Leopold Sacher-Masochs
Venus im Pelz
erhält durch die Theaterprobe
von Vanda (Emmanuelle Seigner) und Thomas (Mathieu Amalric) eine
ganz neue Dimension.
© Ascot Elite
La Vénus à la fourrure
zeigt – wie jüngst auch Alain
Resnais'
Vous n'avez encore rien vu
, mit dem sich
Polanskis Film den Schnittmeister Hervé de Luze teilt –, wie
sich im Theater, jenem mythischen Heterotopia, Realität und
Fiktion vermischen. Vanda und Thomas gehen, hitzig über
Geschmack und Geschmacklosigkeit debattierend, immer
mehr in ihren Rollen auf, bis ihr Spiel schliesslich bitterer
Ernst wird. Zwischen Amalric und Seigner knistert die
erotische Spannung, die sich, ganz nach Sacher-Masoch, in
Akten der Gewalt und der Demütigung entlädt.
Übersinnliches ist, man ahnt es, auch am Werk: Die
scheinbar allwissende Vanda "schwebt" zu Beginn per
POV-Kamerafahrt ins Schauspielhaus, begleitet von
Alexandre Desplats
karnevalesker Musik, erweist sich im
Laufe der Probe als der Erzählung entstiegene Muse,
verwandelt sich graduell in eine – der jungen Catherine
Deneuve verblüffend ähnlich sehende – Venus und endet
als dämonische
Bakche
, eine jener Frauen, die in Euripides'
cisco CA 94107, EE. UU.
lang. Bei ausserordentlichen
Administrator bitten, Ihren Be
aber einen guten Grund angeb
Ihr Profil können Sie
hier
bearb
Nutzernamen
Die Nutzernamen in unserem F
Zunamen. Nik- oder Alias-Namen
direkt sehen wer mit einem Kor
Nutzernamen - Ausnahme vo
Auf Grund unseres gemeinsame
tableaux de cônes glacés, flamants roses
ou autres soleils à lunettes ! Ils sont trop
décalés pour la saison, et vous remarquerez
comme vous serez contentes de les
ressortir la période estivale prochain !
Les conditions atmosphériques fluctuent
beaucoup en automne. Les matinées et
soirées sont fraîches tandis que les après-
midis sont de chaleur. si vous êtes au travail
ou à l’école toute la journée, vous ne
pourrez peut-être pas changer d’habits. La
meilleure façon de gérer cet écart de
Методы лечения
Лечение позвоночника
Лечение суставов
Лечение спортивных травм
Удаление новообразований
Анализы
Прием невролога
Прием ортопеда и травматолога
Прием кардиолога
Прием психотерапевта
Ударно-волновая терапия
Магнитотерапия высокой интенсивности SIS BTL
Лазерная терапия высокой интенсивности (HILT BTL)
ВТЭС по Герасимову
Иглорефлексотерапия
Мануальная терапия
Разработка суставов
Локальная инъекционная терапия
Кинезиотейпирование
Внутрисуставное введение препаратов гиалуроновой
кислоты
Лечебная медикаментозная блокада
...
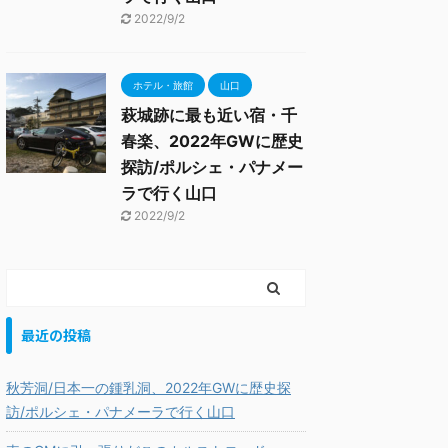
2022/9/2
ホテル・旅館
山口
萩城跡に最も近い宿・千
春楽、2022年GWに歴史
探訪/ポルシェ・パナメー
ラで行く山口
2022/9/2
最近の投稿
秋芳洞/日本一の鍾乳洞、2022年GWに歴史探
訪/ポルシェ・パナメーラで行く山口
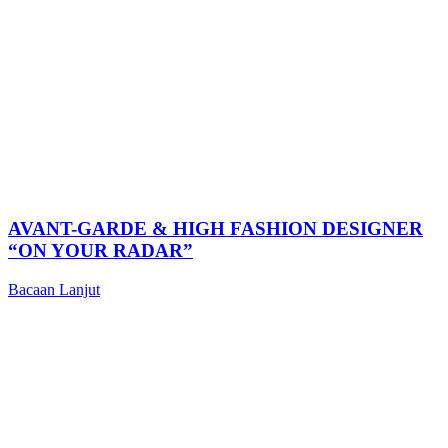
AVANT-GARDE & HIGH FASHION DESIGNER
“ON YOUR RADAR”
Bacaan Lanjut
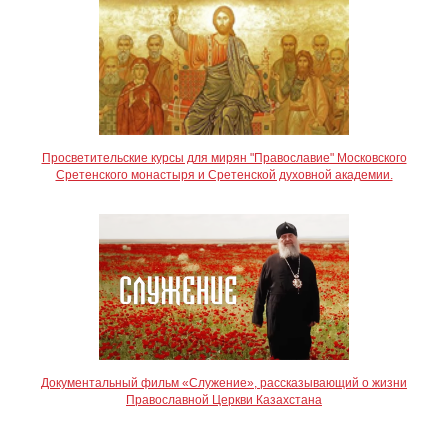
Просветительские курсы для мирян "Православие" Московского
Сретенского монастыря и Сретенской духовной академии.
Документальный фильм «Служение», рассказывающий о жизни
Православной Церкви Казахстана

▶ _TO DO_:
Lines with "Grund": return each one from the data above.

▶ _ANSWER_:
aber einen guten Grund angeb
Auf Grund unseres gemeinsame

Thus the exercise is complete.